This superb book recently won a Pulitzer. It is subtitled 'Thurgood Marshall, the Groveland Boys, and the Dawn of a New America'. Half of it is the background story of the life of the hard-driving, hard-living son of a railroad porter who changed American legal history. He graduated from Howard Law School and had won his first case for the NAACP before the Supreme Court at the age of 32. He was famous for and was the mastermind of the NAACP's assault on Plessey v. Ferguson, the 1896 Supreme Court case that allowed 'separate but equal' to be the legal foundation of the Jim Crow south. Marshall and the Legal Defense Fund that he supervised spent over a decade in their challenges and eventually prevailed in May, 1957 in Brown v. Board of Education.
Concurrent with that civil effort was a career spent traveling south and representing blacks in criminal matters. The depth of prejudice in the southern judicial system was such that obtaining a life sentence in a capital case was considered a victory. It was a judicial system in which it was common for the defendants and lawyers to be referred to as boys or niggers. When he arrived for a trial, the local blacks would shuttle him from home to home to protect him from the KKK and others.

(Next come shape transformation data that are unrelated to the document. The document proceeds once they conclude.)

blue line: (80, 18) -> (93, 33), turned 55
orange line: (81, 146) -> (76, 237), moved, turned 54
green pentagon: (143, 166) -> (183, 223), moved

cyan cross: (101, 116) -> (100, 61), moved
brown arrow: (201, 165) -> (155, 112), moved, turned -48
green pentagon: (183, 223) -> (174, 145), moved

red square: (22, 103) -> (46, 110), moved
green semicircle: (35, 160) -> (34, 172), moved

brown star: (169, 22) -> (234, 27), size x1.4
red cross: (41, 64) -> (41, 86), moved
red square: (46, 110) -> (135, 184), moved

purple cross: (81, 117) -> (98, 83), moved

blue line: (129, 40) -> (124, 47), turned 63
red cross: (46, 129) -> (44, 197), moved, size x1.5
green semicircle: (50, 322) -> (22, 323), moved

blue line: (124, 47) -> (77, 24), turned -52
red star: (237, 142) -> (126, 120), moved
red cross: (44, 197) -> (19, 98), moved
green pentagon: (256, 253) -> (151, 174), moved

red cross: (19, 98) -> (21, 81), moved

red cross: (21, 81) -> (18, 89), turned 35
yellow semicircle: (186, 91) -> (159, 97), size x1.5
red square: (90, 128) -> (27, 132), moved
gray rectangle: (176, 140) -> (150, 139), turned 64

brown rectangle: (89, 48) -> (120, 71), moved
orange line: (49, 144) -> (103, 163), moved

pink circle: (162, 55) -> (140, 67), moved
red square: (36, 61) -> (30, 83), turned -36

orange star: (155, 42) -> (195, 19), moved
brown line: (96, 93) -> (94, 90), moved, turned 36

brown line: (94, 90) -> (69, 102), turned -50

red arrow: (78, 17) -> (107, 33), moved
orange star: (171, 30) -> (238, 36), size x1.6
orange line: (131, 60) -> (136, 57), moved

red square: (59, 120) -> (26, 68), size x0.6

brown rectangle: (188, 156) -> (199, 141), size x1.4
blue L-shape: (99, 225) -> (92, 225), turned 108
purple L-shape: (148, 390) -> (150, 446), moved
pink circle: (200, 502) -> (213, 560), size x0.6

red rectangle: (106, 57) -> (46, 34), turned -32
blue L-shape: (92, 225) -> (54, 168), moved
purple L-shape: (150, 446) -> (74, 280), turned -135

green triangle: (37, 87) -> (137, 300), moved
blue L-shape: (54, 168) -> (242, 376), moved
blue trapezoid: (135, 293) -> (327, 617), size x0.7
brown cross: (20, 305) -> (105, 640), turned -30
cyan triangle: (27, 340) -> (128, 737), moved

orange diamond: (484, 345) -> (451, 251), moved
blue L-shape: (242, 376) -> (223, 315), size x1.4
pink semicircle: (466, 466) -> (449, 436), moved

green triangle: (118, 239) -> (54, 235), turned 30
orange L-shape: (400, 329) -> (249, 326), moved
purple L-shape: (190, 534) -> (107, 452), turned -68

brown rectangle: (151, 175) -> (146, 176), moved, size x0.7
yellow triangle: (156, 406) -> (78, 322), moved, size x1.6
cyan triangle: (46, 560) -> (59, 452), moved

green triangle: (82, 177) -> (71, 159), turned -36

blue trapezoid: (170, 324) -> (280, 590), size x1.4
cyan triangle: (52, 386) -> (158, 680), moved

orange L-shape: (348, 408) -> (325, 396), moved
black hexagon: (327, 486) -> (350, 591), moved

The story told in this book is of the prosecution and persecution of four blacks in Lake County, Florida in the late 40's and early 50's. A young white woman, of relatively low repute, asserted after a night of drinking with her dissolute, on-again, off-again husband, that she had been kidnapped at gunpoint and raped by four blacks. She had not been raped and two of the four were not even within miles of her and her husband. The local sheriff, Willis McCall, got his boys together, busted up the shanties the local black fruit-pickers lived in, and arrested two local men and a young boy. After merciless beatings, they confessed. The fourth was tracked down, shot in a swamp, and his body dropped in a river. Justice was miscarried throughout a kangaroo trial, with a hanging judge who overruled every defense motion and objection, while he whittled on the bench. Marshall joined the appeal and had the conviction overturned. The second trial was now a national news phenomenon that ended with the same result. Years later, a Florida governor, with an eye toward northern tourism, would commute a death sentence to life. The beatings, the bigotry, the hatred, the bombing and murder of interested parties, the shot 'while trying to escape', the intimidation of witnesses and journalists, the threats, the cloaking of it all in legality, the sheer stupidity of it all is not what shocks. It's the fact that it happened all on one case, not in isolated instances. And the sheriff who did all of this between 1948 and 1955, ignored the FBI, evaded justice and wasn't voted out of office until 1972. There are moments in this book, when you almost think the author is making it up. I highly recommend it.